** DIRECTIONS FOR THIS TASK **
Within the data that follows, how many lines carry the string "Україні"? Give the number alone.

═══ INFORMATION SUPPLIED ═══

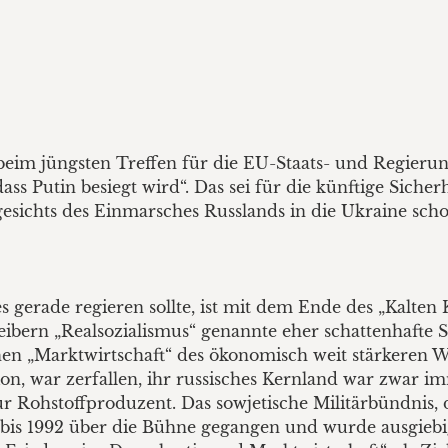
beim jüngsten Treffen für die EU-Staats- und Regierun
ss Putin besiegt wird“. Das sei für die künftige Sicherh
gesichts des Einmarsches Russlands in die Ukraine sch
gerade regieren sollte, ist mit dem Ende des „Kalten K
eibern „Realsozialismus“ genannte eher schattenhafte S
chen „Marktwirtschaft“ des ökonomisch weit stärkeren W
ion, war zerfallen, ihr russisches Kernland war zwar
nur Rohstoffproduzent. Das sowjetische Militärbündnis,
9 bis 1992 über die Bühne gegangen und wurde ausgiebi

═══
═══ INFORMATION SUPPLIED ═══

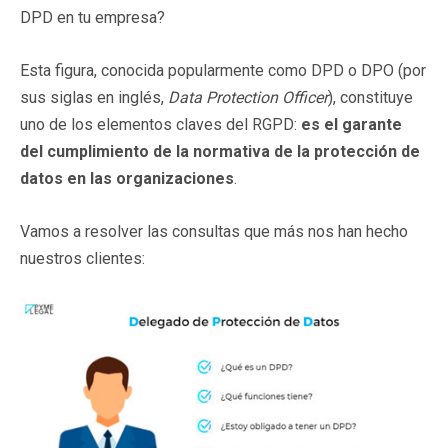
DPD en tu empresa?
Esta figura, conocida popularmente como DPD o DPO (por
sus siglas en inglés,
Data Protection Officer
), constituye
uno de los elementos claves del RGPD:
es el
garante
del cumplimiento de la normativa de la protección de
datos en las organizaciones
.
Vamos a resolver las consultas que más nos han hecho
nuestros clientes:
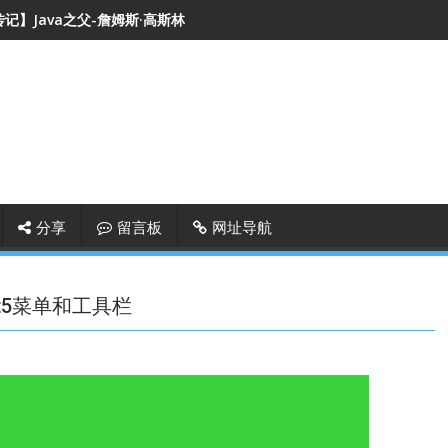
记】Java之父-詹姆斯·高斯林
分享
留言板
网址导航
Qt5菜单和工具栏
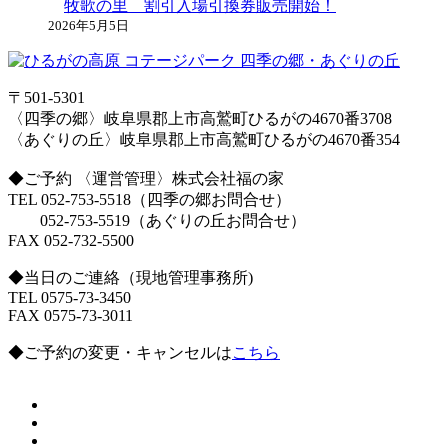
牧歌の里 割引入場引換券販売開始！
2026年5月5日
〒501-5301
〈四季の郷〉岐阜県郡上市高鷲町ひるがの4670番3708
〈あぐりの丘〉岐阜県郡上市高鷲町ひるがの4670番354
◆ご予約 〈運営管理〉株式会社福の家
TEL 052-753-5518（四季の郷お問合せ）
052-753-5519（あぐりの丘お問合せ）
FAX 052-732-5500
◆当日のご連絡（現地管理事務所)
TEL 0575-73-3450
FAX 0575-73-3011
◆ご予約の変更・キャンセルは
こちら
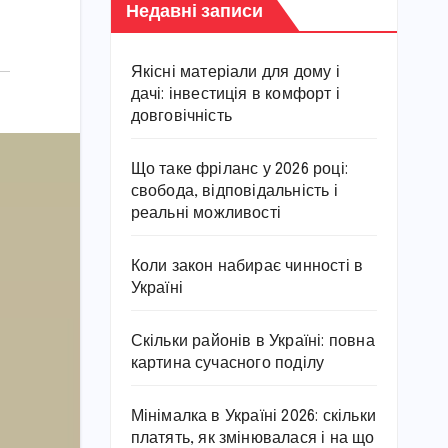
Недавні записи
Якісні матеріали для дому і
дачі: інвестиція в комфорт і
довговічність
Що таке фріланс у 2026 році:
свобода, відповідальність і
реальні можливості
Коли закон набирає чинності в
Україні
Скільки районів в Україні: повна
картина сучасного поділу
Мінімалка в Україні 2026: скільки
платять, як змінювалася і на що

═══

** ANSWER BOX **
3